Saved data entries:
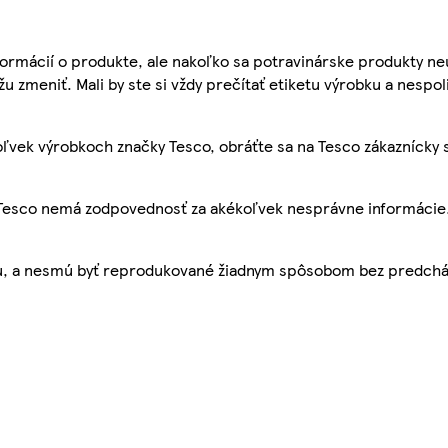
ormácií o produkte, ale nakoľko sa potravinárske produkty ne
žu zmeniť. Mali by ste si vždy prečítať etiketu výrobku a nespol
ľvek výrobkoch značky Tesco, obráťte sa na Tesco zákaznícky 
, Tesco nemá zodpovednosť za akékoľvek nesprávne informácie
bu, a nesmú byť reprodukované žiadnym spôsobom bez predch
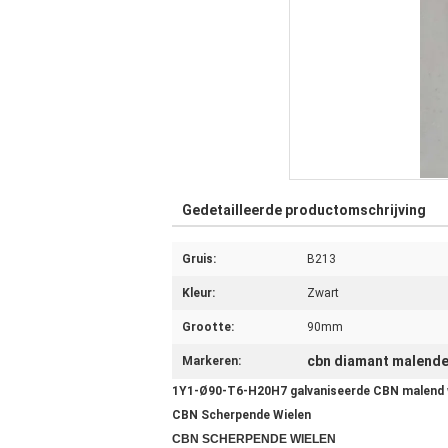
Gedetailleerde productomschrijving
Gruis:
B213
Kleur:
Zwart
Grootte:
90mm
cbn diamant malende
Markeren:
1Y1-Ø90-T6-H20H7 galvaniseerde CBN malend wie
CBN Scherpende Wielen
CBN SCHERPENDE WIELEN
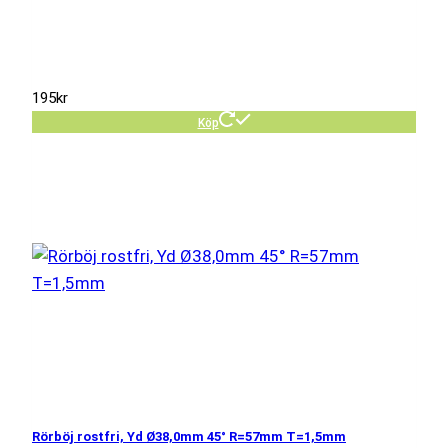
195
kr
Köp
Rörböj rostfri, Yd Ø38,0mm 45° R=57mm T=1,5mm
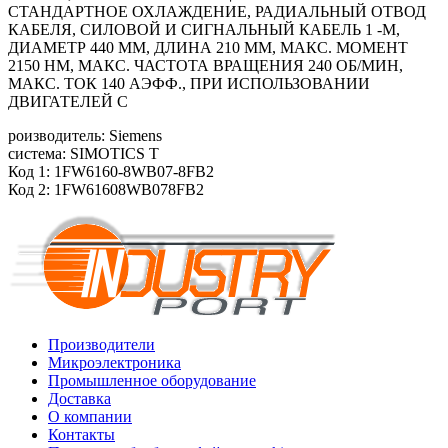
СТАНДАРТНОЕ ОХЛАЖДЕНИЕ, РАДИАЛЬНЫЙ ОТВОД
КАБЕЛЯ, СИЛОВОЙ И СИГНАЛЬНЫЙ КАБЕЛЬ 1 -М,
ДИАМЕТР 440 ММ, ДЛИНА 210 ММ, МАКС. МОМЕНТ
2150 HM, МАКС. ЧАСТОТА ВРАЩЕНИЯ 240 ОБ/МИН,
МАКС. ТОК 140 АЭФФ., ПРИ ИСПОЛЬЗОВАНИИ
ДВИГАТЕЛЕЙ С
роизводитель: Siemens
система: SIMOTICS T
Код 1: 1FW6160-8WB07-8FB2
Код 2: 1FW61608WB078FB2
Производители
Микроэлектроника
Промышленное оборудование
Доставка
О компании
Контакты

TASK GOAL: The output must be every line of the records, printed exactly, with the pictures omitted.

EXERCISE SOLUTION:
ormácií o produkte, ale nakoľko sa potravinárske produkty ne
žu zmeniť. Mali by ste si vždy prečítať etiketu výrobku a nespol
ľvek výrobkoch značky Tesco, obráťte sa na Tesco zákaznícky 
, Tesco nemá zodpovednosť za akékoľvek nesprávne informácie
bu, a nesmú byť reprodukované žiadnym spôsobom bez predch
Gedetailleerde productomschrijving
Gruis:
B213
Kleur:
Zwart
Grootte:
90mm
cbn diamant malende
Markeren:
1Y1-Ø90-T6-H20H7 galvaniseerde CBN malend wie
CBN Scherpende Wielen
CBN SCHERPENDE WIELEN
195
kr
Köp
Rörböj rostfri, Yd Ø38,0mm 45° R=57mm T=1,5mm
СТАНДАРТНОЕ ОХЛАЖДЕНИЕ, РАДИАЛЬНЫЙ ОТВОД
КАБЕЛЯ, СИЛОВОЙ И СИГНАЛЬНЫЙ КАБЕЛЬ 1 -М,
ДИАМЕТР 440 ММ, ДЛИНА 210 ММ, МАКС. МОМЕНТ
2150 HM, МАКС. ЧАСТОТА ВРАЩЕНИЯ 240 ОБ/МИН,
МАКС. ТОК 140 АЭФФ., ПРИ ИСПОЛЬЗОВАНИИ
ДВИГАТЕЛЕЙ С
роизводитель: Siemens
система: SIMOTICS T
Код 1: 1FW6160-8WB07-8FB2
Код 2: 1FW61608WB078FB2
Производители
Микроэлектроника
Промышленное оборудование
Доставка
О компании
Контакты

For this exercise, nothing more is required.